Tuesday, July 6, 2010

Strategist Frank Luntz urges Netanyahu to copy positive visual style at UN last year in Washington visit

(Jpost).American political strategist Frank Luntz is urging Prime Minister Binyamin Netanyahu to replicate during his US visit this week the kind of “innovative, creative, visual approach” he adopted at the UN General Assembly last year, to convey to Americans the challenges Israel faces in its peacemaking efforts.

Luntz, who discussed communications strategies and tactics with a series of leading Israeli politicians during a visit here organized by the Israel Project last week, praised Netanyahu’s UN address last September – during which the prime minister held up a copy of the minutes of the Wannsee Conference, at which the Nazis planned the Final Solution, and the blueprints of the Auschwitz-Birkenau death camps – as “one of the great leadership speeches ever made by an Israeli.”

Netanyahu was speaking a day after Iranian President Mahmoud Ahmadinejad had addressed the General Assembly, and his approach “challenged the world community” in its attitude to the Holocaust- denying Iranian leader, said Luntz.

It was vital, Luntz went on, that Netanyahu made plain Israel’s “positive intent” as regarded peacemaking, and its “commitment to progress… The more empathetic the communication,” he said, “the more effective the communication.”

“I really hope that the Israeli leadership realizes that the American political situation is not the same today as it was two years or four years or six years ago,” said Luntz. “And just as leaders have changed, the communication should change. What worked for Israel 10 years ago would not work today.”

Specifically, he noted that in his research with focus groups, nothing had produced as much support for Israel’s position as when President Shimon Peres read from the text of the Hamas charter at the Davos World Economic Forum in January 2009, at a panel debate which saw Turkey’s Prime Minister Recep Tayyip Erdogan storm angrily off the stage.

Peres quoted lines from the Hamas charter branding peace efforts “a waste of time” and relating to the imperative for Muslims to “kill the Jews” in order to hasten the day of judgment.

“Nothing that we have ever tested has done better than Shimon Peres quoting from the Hamas charter,” said Luntz, a prominent political consultant who has worked in the US, UK, Australia and elsewhere. “Here is the epitome of a great elder statesman reading from the epitome of hate and loathing. The two of them together is communication perfection.”

Added Luntz, “If Israeli leaders would carry a copy of the Hamas charter with them, I’d say to you that is game set and match... If every American were to learn what was in the Hamas charter, Israel would never have to worry about public support ever again. That’s how important it is.”

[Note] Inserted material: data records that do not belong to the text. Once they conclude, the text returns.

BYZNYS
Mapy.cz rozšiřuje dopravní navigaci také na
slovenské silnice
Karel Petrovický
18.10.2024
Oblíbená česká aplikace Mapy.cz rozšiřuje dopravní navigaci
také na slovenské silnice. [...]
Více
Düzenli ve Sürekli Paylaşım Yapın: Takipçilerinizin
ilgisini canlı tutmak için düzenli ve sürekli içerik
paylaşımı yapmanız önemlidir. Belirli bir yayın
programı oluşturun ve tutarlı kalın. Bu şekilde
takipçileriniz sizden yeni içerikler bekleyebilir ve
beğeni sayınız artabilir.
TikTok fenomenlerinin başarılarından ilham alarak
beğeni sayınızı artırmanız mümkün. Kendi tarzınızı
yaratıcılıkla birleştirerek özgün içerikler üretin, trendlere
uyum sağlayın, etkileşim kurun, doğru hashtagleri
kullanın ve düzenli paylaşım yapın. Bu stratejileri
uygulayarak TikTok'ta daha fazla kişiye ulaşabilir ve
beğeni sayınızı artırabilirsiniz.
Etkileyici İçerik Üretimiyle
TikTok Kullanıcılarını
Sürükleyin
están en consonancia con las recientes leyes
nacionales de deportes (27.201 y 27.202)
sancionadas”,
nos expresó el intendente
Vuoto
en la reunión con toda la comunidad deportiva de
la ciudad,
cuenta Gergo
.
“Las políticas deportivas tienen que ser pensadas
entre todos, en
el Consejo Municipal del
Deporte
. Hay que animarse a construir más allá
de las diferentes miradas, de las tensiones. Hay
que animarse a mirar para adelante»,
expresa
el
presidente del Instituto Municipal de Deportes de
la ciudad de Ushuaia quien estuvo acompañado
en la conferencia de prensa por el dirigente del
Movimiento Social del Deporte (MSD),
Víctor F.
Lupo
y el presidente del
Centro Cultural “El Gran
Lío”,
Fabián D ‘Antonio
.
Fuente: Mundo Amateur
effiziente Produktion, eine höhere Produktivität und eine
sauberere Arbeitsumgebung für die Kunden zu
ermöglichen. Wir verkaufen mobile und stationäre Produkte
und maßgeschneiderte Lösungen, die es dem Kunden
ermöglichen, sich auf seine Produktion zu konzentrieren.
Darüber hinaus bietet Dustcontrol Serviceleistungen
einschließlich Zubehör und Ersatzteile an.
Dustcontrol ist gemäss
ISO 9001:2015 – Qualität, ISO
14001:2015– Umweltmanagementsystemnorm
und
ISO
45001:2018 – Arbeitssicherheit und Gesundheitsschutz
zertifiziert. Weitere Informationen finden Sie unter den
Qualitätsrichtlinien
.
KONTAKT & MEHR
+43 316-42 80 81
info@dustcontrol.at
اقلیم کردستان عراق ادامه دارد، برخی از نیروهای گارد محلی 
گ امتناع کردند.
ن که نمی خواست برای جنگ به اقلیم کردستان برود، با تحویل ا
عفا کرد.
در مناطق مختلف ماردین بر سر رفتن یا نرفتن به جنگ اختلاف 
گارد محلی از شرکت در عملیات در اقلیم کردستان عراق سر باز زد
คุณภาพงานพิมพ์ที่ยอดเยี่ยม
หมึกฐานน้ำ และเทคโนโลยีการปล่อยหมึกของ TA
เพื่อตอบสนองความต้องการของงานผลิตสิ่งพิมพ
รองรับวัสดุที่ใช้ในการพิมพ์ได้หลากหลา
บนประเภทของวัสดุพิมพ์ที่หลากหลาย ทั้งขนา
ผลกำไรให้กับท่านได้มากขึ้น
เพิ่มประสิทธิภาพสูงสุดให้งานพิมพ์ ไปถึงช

Luntz, who has been conducting research for the Israel Project on the American public’s response to Israeli leaders’ speeches and to the language in official Israeli government statements, cited a recent Wall Street Journal poll showing support for Israel is “as high today as it ever has been – with 61 percent identified with Israel, and only 10% identified with the Palestinians.”

But, he went on, “only 34% support what Israel did with the flotilla, which is a record low for an Israeli policy. So at some point, if [Americans] don’t support the individual actions, it will have an impact on overall support.”